What to work on:
Every line of the records below from the line with "мета уровень дабы" up to and including the line with "работает только тогда, когда" must be reproduced exactly, and no line outside that range.

Input:
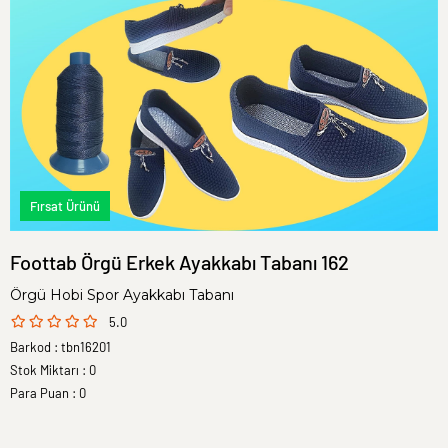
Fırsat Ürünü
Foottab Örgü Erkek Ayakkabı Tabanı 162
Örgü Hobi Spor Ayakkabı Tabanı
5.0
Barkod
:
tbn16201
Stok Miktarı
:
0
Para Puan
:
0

...

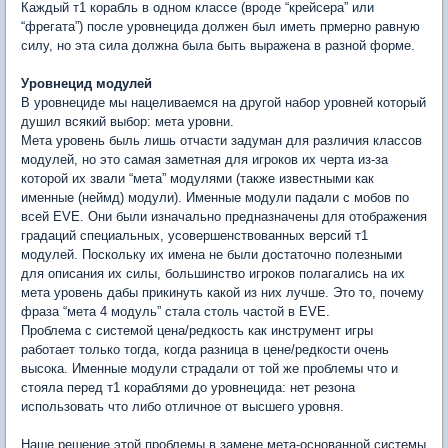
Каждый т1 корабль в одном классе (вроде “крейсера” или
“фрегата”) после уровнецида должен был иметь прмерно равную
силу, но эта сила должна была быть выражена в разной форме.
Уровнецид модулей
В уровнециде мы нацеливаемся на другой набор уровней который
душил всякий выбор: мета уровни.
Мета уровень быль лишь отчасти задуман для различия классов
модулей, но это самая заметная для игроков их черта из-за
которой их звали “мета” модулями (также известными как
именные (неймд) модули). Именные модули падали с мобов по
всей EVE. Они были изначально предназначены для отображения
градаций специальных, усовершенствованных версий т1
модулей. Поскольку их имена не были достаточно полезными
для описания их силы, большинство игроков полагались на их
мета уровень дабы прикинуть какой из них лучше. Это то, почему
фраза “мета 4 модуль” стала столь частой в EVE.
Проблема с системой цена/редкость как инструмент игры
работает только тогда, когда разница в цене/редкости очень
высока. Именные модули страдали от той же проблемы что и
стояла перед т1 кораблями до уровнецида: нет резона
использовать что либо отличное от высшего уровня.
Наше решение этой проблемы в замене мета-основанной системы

Problem solution:
мета уровень дабы прикинуть какой из них лучше. Это то, почему
фраза “мета 4 модуль” стала столь частой в EVE.
Проблема с системой цена/редкость как инструмент игры
работает только тогда, когда разница в цене/редкости очень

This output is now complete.